Faith No More members Roddy Bottum, Mike Bordin and Billy Gould have been working on new music according to a recent interview on “The Ring, The Cage, And The Stage.” This work is currently being made without Mike Patton, and according to Bottum, the trio have no current plans for the music at the moment.
As Bottum explained:
“I will periodically go to San Francisco and make music with those guys. What we do is a really special, unique thing that we kind of share—especially like me and Mike Bordin and Billy… We were super young—we were, like, 18 [or] 19 years old—when we started making music, so we kind of get in the room and we have a language that speaks really loud and really clear, at least to the three of us.
I mean, where it goes is questionable, but we have sort of a language that’s kind of undeniable in a really sort of family sense. And I think we all acknowledge that it’s not something that any of us wanna turn our backs on, and it’s kind of fun to do. So in the hopes of pushing things forward and making new music, we continue to do that, to get together and make new sounds and just have a dialogue about prospects and songs and where we go in the future.”

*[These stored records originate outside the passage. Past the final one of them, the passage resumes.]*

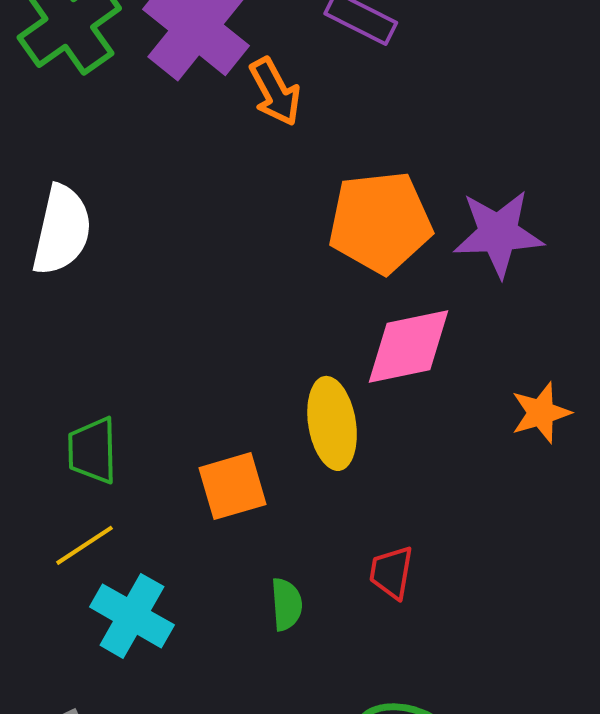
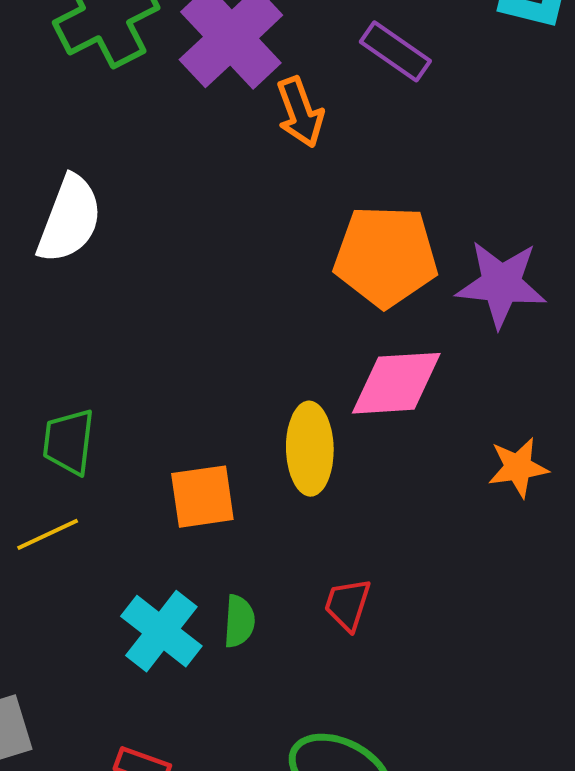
cyan cross: (132, 616) -> (161, 631), moved

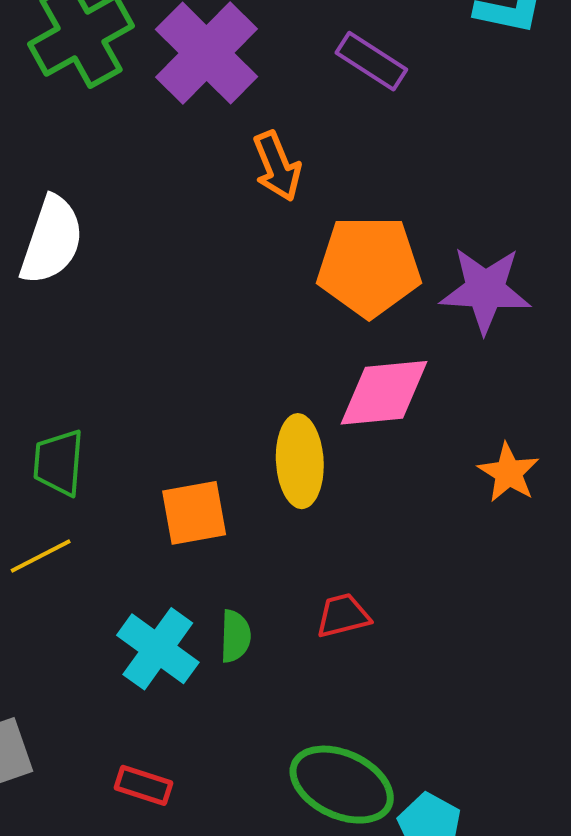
orange arrow: (300, 112) -> (277, 166), moved
orange star: (518, 467) -> (509, 473), turned -30
red trapezoid: (348, 604) -> (343, 616), turned 60

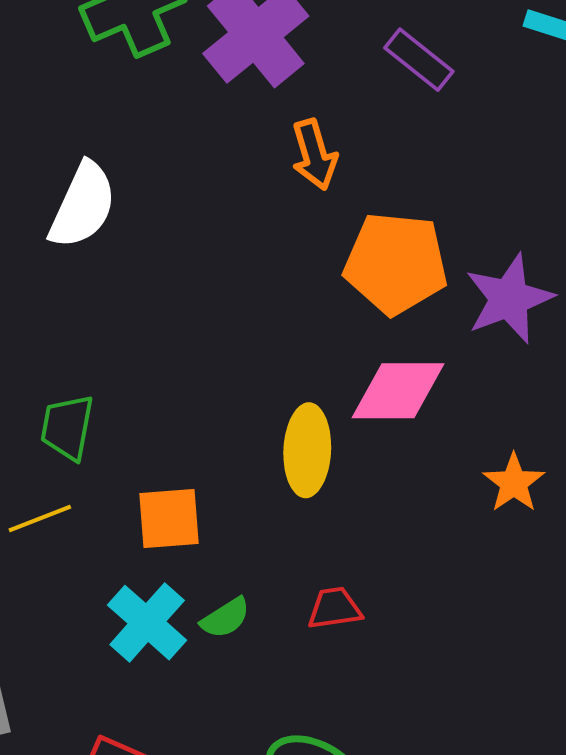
purple star: (485, 290) -> (509, 299), turned -30
orange square: (194, 513) -> (169, 519), moved
green semicircle: (235, 636) -> (225, 618), turned 50

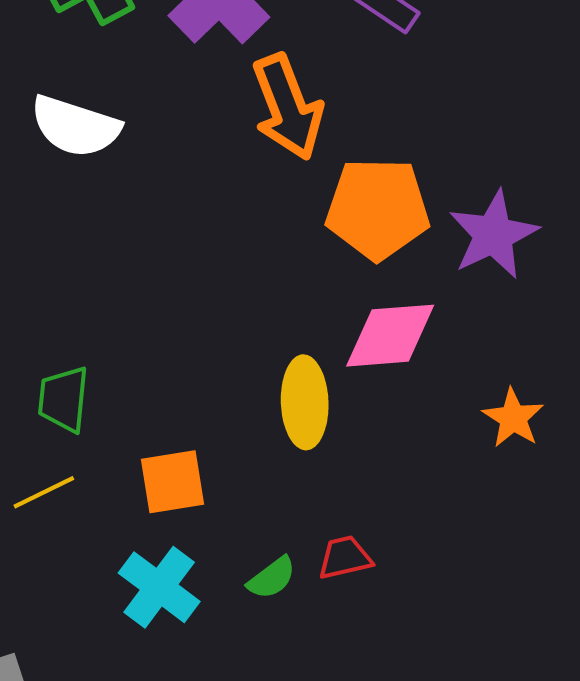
orange arrow: (314, 155) -> (288, 107), size x1.5
white semicircle: (83, 205) -> (75, 126), moved, turned 88
green semicircle: (225, 618) -> (272, 578), moved

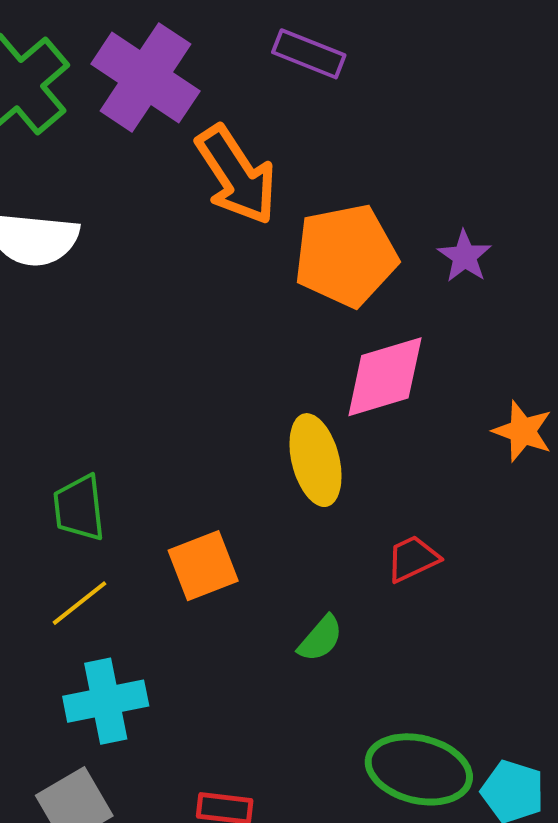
purple star: (493, 235) -> (465, 256), size x0.6
red trapezoid: (345, 558) -> (413, 559), moved
cyan cross: (159, 587) -> (106, 701), moved, turned -36

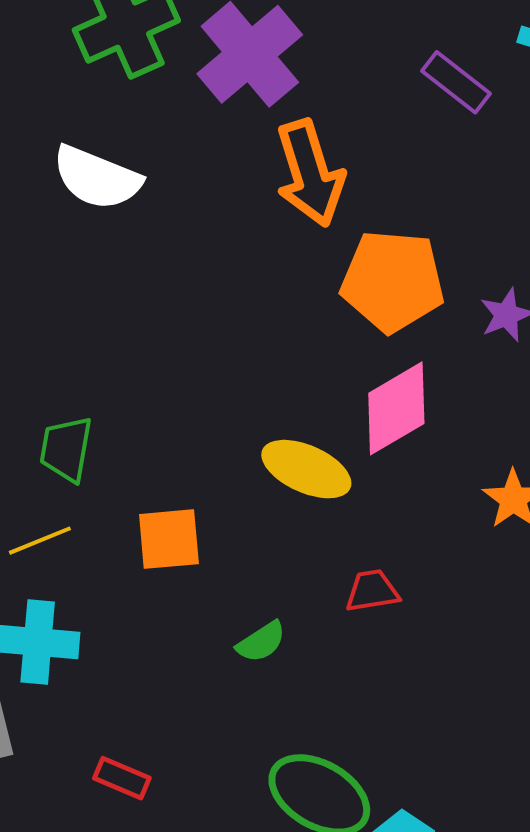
purple rectangle: (309, 54) -> (456, 82), moved
pink diamond: (385, 377) -> (396, 408), turned -30
yellow ellipse: (315, 460) -> (306, 469), turned -68

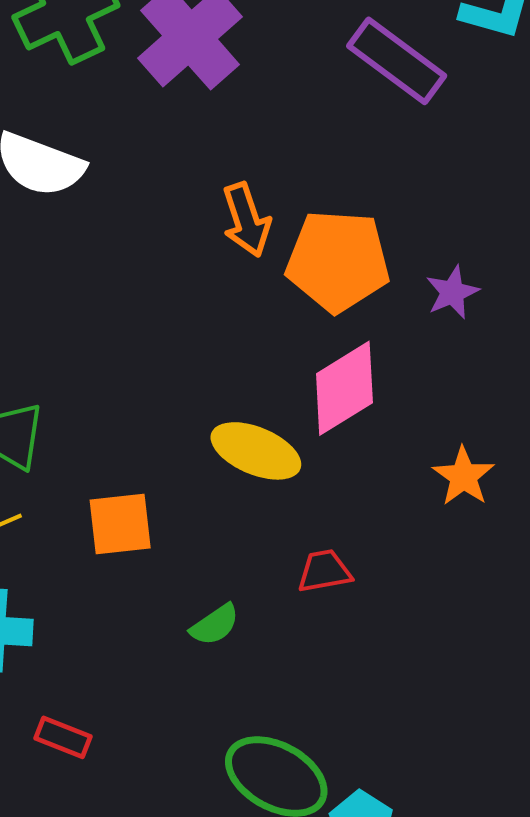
purple rectangle: (456, 82) -> (397, 61), size x1.4
orange arrow: (310, 173) -> (246, 220), moved, size x0.7
red rectangle: (122, 778) -> (63, 737), moved

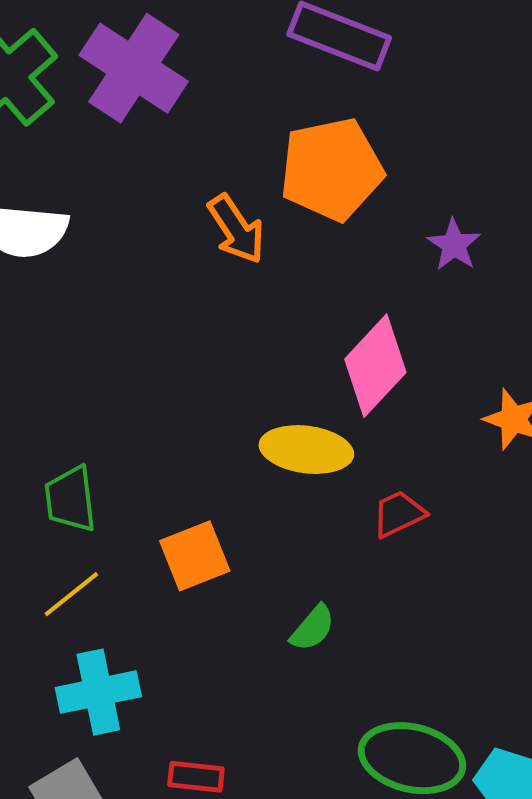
orange pentagon: (338, 261) -> (332, 169), moved
red trapezoid: (324, 571) -> (399, 514), moved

In addition, Bottum spoke a bit on the recording of the band’s latest album Sol Invictus, that was released back in 2015. Earlier this year the band’s frontman Patton stated that the band was on an extended hiatus during an interview with Full Metal Jackie.
“The last record was a real struggle to make. It felt really good and it was a really great exercise in taking us and our inner family creative process to the next level. It was a place that we kind of needed to go to make Sol Invictus,” Bottum explained in the interview. “We had spent a lot of time sort of coming back together and getting to know each other again and making music again and playing old songs, and then it kind of reached a point where it felt kind of dirty to just do what we were doing, just [playing] these shows of old songs.”
The band took a hiatus for eleven years, before eventually reuniting again in 2009. During this time the band made numerous live appearances across Europe as part of their Second Coming Tour. This was followed up by a compilation album entitled The Very Best Definitive Ultimate Greatest Hits Collection, released in 2009 by Rhino Records.
“So we took it to the next level [by making an album] and that felt really good,” he continued in the interview. “I think we all walked away from that—even though it was like a really hard process to get through that record—I think we walked away from it with really positive and optimistic sort of perspectives.”